# Taking Nolva without taking steroids?



## businissc (May 14, 2006)

Hypothetically, would taking Nolva do anything for someone who did not just complete a cycle?
I was just thinking, its an anti-Estrogen right? So woudlnt it be better than taking all of those "natural testosterone boosters"?


----------



## scbz01602 (May 14, 2006)

No, Nolva is actually not an anti-estrogen, or an aromatase inhibitor for that matter. Nolva is a SERM, a selective estrogen receptor module, moreso it only binds to certain places..... SERM won't let estrogen bind to the breast tissue.

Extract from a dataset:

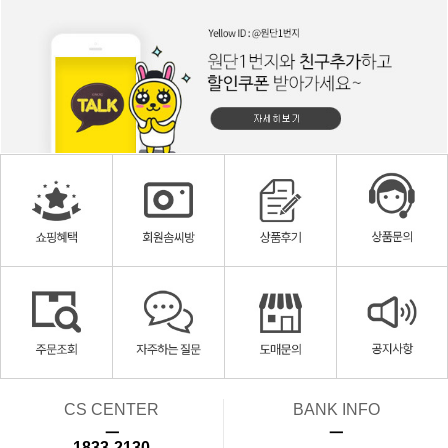
CS CENTER
BANK INFO
ㅡ
ㅡ
1833-2130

It allows estrogen to be produced in the body, but doesn't allow to bind to cetain places. Anti estrogens prevent the estrogen from even being made.


----------



## skaterdude (May 14, 2006)

scbz01602 said:
			
		

> No, Nolva is actually not an anti-estrogen, or an aromatase inhibitor for that matter. Nolva is a SERM, a selective estrogen receptor module, moreso it only binds to certain places..... SERM won't let estrogen bind to the breast tissue.
> 
> It allows estrogen to be produced in the body, but doesn't allow to bind to cetain places. Anti estrogens prevent the estrogen from even being made.



bingo.


----------



## Mudge (May 14, 2006)

Aromatase inhibitors help prevent the occurence of testosterone from conversion into estrogen by aromatase enzymes, nolvadex occupies the receptor site dissalowing estrogen from binding to it. This is why we call it an anti estrogen. Clomiphene is also a SERM along with tamoxifen.

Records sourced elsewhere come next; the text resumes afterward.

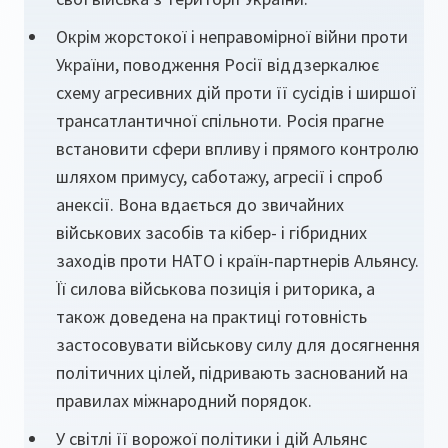
Окрім жорстокої і неправомірної війни проти
України, поводження Росії віддзеркалює
схему агресивних дій проти її сусідів і ширшої
трансатлантичної спільноти. Росія прагне
встановити сфери впливу і прямого контролю
шляхом примусу, саботажу, агресії і спроб
анексії. Вона вдається до звичайних
військових засобів та кібер- і гібридних
заходів проти НАТО і країн-партнерів Альянсу.
Її силова військова позиція і риторика, а
також доведена на практиці готовність
застосовувати військову силу для досягнення
політичних цілей, підривають заснований на
правилах міжнародний порядок.
У світлі її ворожої політики і дій Альянс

*SERMS (selective estrogen receptor modulators) are compounds that because of their structural conformational shape can bind to estrogen receptors in some tissues and activate estrogen metabolic pathways (thus act like an estrogen) and in other tissues by binding to the estrogen receptor will effectively block the ability of estrogen (thus acting as estrogen blockers).*


----------



## Pirate! (May 14, 2006)

Taking nolva by itself would likely cause a better increase in testosterone than the herbal test boosters on the market. However, I believe it lowers IGF. Some people use it for short periods to keep their test levels up even when not doing steroids or pct.


----------



## Mudge (May 14, 2006)

If you aren't juicing I wouldn't play with other drugs personally. You change one thing in the body and you affect others around them.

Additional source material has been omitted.